And the answer, so far as I’m concerned, is that there is no answer. This is just a frightening way to look at the world. If we choose to look at the world through frightening lenses, then we shouldn’t be surprised to find ourselves in a state of fright. Perhaps it is necessary to be in a state of fright some of the time. Perhaps not. But we do have the power to choose our lenses. The entire story of systematic training is a story of having the power to shape our own behavior. To then doubt that we have the power to shape the actions that matter most -- the actions of choosing what lenses we use to view the world -- would be deeply ironic.

Graduate school

My favorite of all of Julia’s delightful quotes is the following:

One psychologist jokes that the longest schedule of unreinforced behavior in human existence is graduate school.

The opposite, then, of graduate school is the following hopeful vision:

When you get a whole family, or household, or corporation working on the basis of real stimulus control— when all the people keep their agreements, say what they need, and do what they say— it is perfectly amazing how much gets done, how few orders ever need to be given, and how fast the trust builds up. Good stimulus control is nothing more than true communication— honest, fair communication.

[-]Viliam3y40

I guess it matters whether we are reinforced by people who have our best interest in mind.

[-]Alex Flint3y50

Yeah I agree. But when trying to work out whether someone has our best interests in mind, we might wonder whether our reasoning is itself a faulty product of past training, as is often the case in abusive relationships. How can we trust anything in this case?

[-]Viliam3y20

Yeah, the problem is that "evaluating who has my best interest in mind" seems like exactly the type of question where we are most likely to deceive ourselves, because it has obvious social implications. We will systematically overestimate the friendliness of high-status and/or sexually attractive people.
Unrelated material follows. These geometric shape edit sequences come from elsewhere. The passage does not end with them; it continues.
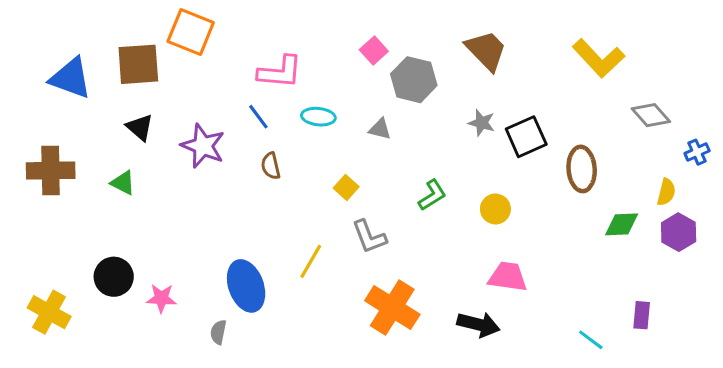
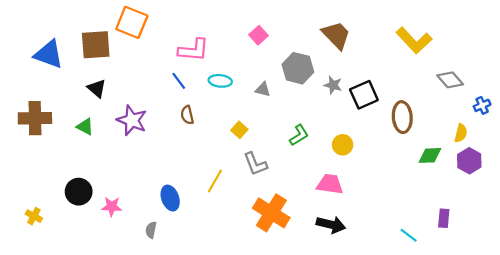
gray hexagon: (414, 80) -> (298, 68), moved
purple star: (203, 146) -> (132, 120), moved
pink trapezoid: (508, 277) -> (330, 184), moved
blue ellipse: (246, 286) -> (170, 198), size x0.7
yellow cross: (49, 312) -> (34, 216), size x0.6

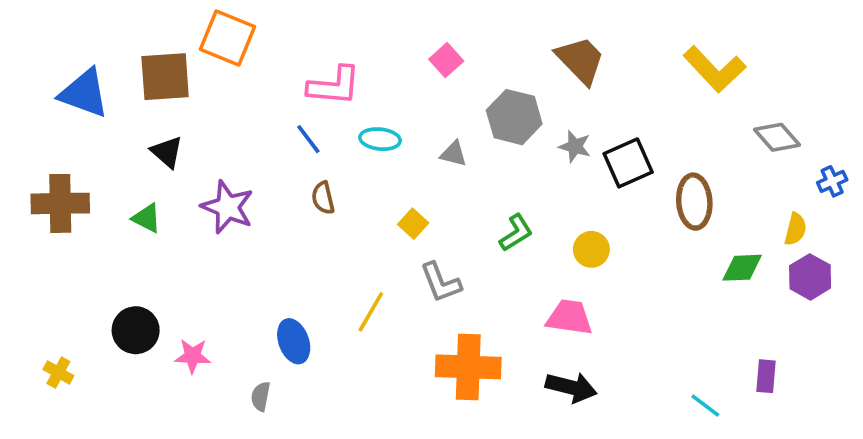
orange cross: (271, 213) -> (468, 367), turned -30

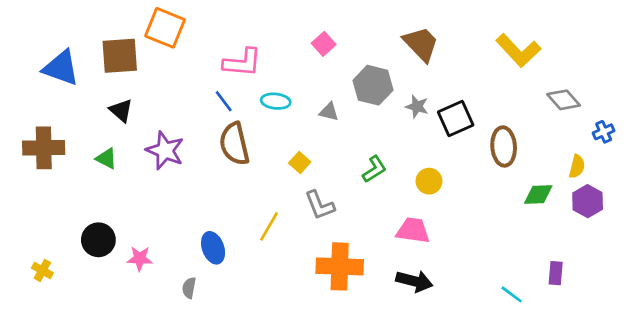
brown semicircle: (323, 198) -> (234, 144), size x1.8

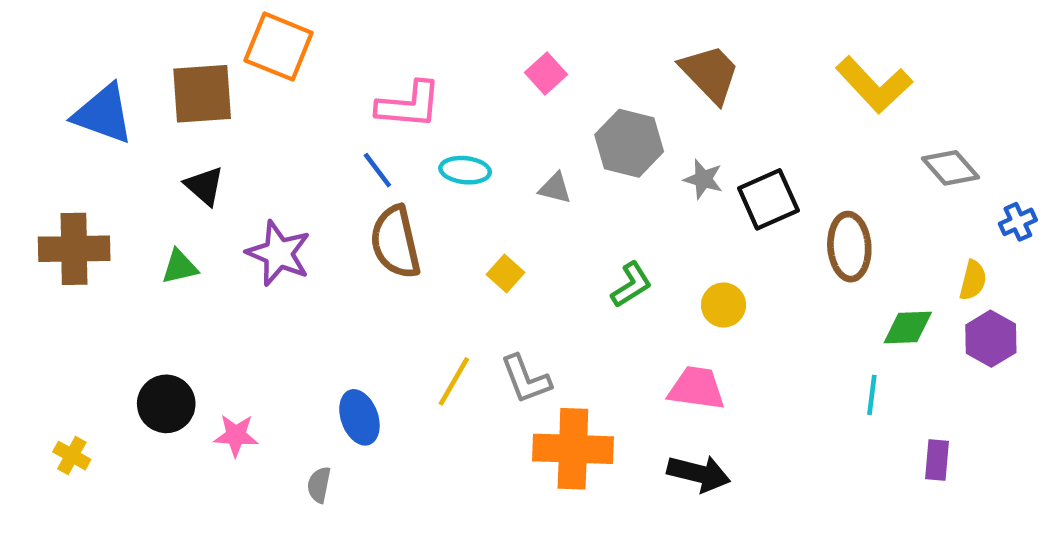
green triangle: (106, 158) -> (180, 267), turned -40
gray L-shape: (320, 205) -> (526, 379), moved
cyan line: (512, 294) -> (872, 395), moved, turned 60

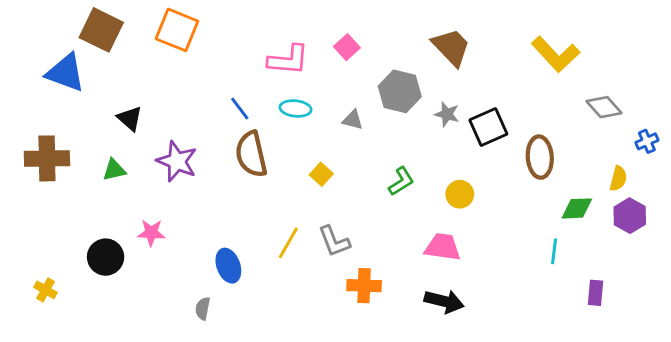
brown square: (202, 94) -> (101, 30), moved, turned 30
pink L-shape: (409, 105) -> (288, 60), moved
pink star: (236, 435) -> (151, 233), moved
orange cross: (573, 449) -> (364, 286), size x0.7

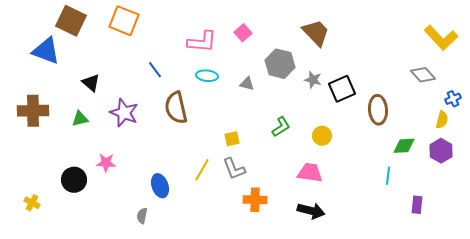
yellow L-shape: (555, 54) -> (441, 38), moved
blue line: (240, 108) -> (155, 70), moved
yellow square: (321, 174) -> (232, 139), moved, turned 35
yellow semicircle: (618, 178) -> (442, 120), moved

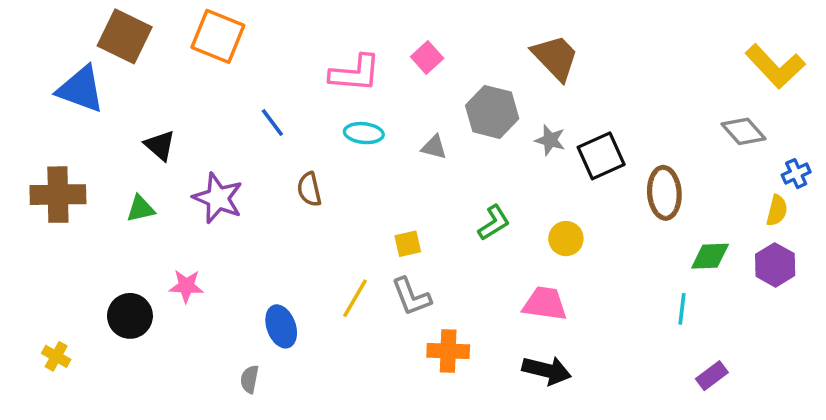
brown semicircle: (176, 108) -> (309, 189), size x0.6
purple rectangle: (417, 205) -> (712, 376), moved, turned 48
The only ideas I have about how to mitigate the danger are:

Interact with many people, and hope that their impacts may somewhat cancel each other; for example one high-status person may point out that another high-status person is abusing you. There is a problem when high-status people are coordinated about something (for example, if you live in a religious community, all high-status people you interact with are going to be religious, and will approve of conditioning against questioning religion), but even then there is a chance that if 9 high-status people agree on something and 1 high-status person disagrees, it will unlock your mind's ability to secretly disagree. You should interact with people outside your bubble, even if you believe they are mostly wrong: the occassional situation when they are right may be worth it.
Spend some time thinking alone, maybe talking to yourself.

Reversed stupidity is not intelligence, but it is not an accident that cults typically try to prevent you from doing these two things.

[-]theme_arrow3y10

This is a lovely companion writeup to Julia's. I especially liked your section on respect, I think that it's critical to not become Machiavellian when using this kind of method to shape the world.

I also wanted to add some personal thoughts related to your comments on fun. Part of my work involves being a mission controller for spacecraft. Training for that is long and daunting process involving going from being a trainee during simulated rehearsals, then being in a non-lead role during actual operations, then being in a lead role in simulations, and finally getting to lead actual operations. It can take a year or more between steps in that chain, so bridging stimuli are absolutely essential to making the time between advances not feel endless. I would describe the emotion that the process is headed towards more as "satisfaction" than as "fun," and bridging stimuli are things that let you immediately experience some of the eventual satisfaction of advancement. The kinds of bridging stimuli I can think of might be a thumbs up from a team member, a compliment for something well done, or being temporarily allowed to do something like make a call over the comm net when it's not normally your role. These are a little more personal than the clicker, but I think it's really getting at the same basic idea.